不動産投資のメリットについて概観したうえで、売却時の税金について考えてみましょう。結論から述べると、売却時の税金の面から考えると“短期保有”にメリットはありません。その理由は、「短期譲渡所得」と「長期譲渡所得」を比較してみると明らかです。ちなみにこの場合の短期とは、所有期間が5年以内の土地や建物を売った場合のことを意味しています。

・短期譲渡所得の税額
税額=課税短期譲渡所得金額×30%(住民税9%)

・長期譲渡所得の税額
税額=課税長期譲渡所得金額×15%(住民税5%)

(注) 平成25年から平成49年(2037年)までは、復興特別所得税として各年分の基準所得税額の2.1%を所得税と併せて申告・納付することになります。

「短期譲渡所得の税額の計算」国税庁

「長期譲渡所得の税額の計算」国税庁

それぞれの税額を見てみると明らかなように、税額が倍くらい異なっているのがわかります。これだけ税額の差があるため、どちらが有利なのかは明確です。

万が一の場合を想定した不動産投資戦略

さらに掘り下げて、より具体的な不動産投資戦略を探っていきましょう。長期保有を前提としたうえで万が一の場合を想定すると、ポイントとなるのは「流動性の高さ」と「将来の相続」についてです。

・流動性の高い(売却しやすい)立地・物件を選ぶこと

長期で保有することが有利とは言え、環境の変化により売却する必要が出てくるかもしれません。その可能性を考えれば、不動産の価値を左右する要素として「流動性」が重要なのは間違いありません。つまり、売却しやすい立地・物件を選ぶのがポイントです。具体的には、地方よりも東京都心、一棟物件よりも区分マンションが狙い目となります。そのような不動産を積極的に狙うようにしましょう。

・将来の相続を想定する

また、将来の相続についても考慮に入れておくことが大切です。相続時のトラブルを未然に防ぐために、分けやすく、収益性があり、売却しやすいものを選ぶのがオススメです。そして、そのような条件に該当する物件と言えば、やはり東京都心の区分マンションとなります。このような理由から、東京都心の区分マンションが戦略的に有利なのです。

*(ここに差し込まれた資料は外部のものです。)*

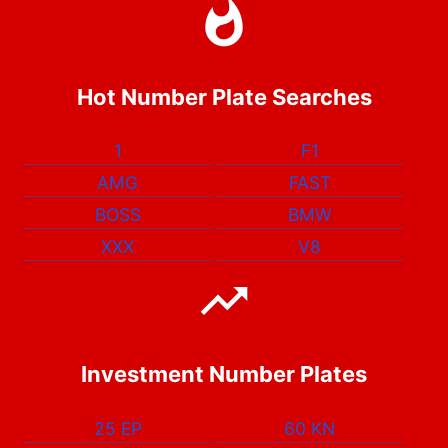
Hot Number Plate Searches
1
F1
AMG
FAST
BOSS
BMW
XXX
V8
Investment Number Plates
25 EP
60 KN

【参考記事】家族・親族のためにまずは知っておこう!相続が「争族」になる原因

長期保有を軸に、柔軟に対応できる不動産投資戦略を立てよう

不動産投資のメリット、そして譲渡所得という不動産にまつわる税金を前提として考えると、より戦略的に最適な物件の条件が見えてきます。あとは、そのような条件から具体的な物件を絞り込んでいくことが重要です。その際には、投資する資金と物件価格のバランスはもちろん、ぜひ長期保有を前提とした計画を構築してみてください。その結果、自分に合った戦略的な不動産投資が実現できることでしょう。